I’ve had some limited experience meeting with newlyweds over the years. You know these couples, right? They love their soon-to-be husband or wife, and as I begin to sit down and talk with them I discover that their expectations of marriage are wildly different from each other. For example, he thinks that it’s going to be great to start a family soon, and she is excited to finish her 2nd graduate degree before maybe, potentially, possibly having kids. As the counselor, it’s my goal to help them set realistic and right expectations for each other.
Yet as a father, I’m more than guilty of holding inappropriate expectations for my own kids every day. I expect math to be easy for them because it was easy for me. I expect them to love baseball, but they just want to wear the hats and drink a Coke afterward. When they’re young, it starts so innocently. Then they become teenagers one day, and I then hold the potential for my bad expectations of them to keep them from what they could become.
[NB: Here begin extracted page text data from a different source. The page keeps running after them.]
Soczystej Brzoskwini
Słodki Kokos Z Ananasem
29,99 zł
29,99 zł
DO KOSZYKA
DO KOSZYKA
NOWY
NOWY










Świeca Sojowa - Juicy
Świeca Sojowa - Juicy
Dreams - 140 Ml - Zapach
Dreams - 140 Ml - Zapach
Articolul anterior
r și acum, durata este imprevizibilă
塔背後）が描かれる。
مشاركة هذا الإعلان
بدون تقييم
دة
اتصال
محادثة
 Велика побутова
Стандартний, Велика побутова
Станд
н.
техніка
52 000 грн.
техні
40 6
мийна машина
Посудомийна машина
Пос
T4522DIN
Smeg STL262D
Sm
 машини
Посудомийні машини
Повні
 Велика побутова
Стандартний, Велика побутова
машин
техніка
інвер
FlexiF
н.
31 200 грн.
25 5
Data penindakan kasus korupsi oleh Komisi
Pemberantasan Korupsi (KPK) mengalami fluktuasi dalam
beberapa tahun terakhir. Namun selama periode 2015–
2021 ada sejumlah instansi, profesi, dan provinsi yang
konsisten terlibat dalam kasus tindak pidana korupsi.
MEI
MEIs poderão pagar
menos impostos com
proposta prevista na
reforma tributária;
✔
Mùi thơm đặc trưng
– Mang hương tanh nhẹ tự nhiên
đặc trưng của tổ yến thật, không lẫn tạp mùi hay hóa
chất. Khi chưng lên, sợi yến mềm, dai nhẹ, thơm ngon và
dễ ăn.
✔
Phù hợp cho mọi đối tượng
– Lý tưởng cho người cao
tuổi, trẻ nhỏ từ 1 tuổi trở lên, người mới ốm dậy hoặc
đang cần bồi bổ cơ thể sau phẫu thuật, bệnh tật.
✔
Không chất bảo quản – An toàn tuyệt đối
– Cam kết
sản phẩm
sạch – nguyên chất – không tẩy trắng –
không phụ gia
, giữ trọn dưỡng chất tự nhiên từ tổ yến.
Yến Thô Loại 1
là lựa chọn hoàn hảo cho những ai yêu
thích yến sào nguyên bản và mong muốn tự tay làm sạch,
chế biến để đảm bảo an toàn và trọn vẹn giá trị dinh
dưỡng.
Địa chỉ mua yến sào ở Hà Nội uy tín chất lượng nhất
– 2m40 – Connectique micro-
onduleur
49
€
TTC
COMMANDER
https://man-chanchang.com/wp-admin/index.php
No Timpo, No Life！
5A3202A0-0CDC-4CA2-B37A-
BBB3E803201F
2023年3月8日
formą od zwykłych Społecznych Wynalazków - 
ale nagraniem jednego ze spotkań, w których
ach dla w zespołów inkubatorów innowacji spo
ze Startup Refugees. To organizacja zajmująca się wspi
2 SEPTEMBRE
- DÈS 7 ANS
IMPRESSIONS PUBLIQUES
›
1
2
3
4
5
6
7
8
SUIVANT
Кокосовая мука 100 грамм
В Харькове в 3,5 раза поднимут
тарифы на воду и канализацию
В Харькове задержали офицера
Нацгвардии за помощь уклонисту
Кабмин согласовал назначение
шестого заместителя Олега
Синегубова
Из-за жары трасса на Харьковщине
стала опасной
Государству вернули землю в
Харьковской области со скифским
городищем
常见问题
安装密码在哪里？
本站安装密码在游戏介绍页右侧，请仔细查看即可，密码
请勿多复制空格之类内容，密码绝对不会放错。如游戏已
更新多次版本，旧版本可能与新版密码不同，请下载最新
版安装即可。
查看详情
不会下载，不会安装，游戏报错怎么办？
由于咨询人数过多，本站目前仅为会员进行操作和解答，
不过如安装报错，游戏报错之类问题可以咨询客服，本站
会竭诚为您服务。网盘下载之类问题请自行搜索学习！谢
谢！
I expect greatness to look like something that I don’t see, and I discover later on that greatness was there all along.
If your children regularly fail to measure up to your standards, you might be expecting too much.
Then there is the nasty flip side of expectations. Some parents expect almost nothing from their kids. In such settings, children can lose energy or passion because they are never helped to reach forward to those things which are ahead (Phil 3:13). In other homes, too much is expected. Experience teaches that unreasonable expectations are the ideal breeding ground for discouragement.
As parents let us be guilty of encouragement, and let us be convicted when our expectations get in the way of who these wonderful children are becoming each day.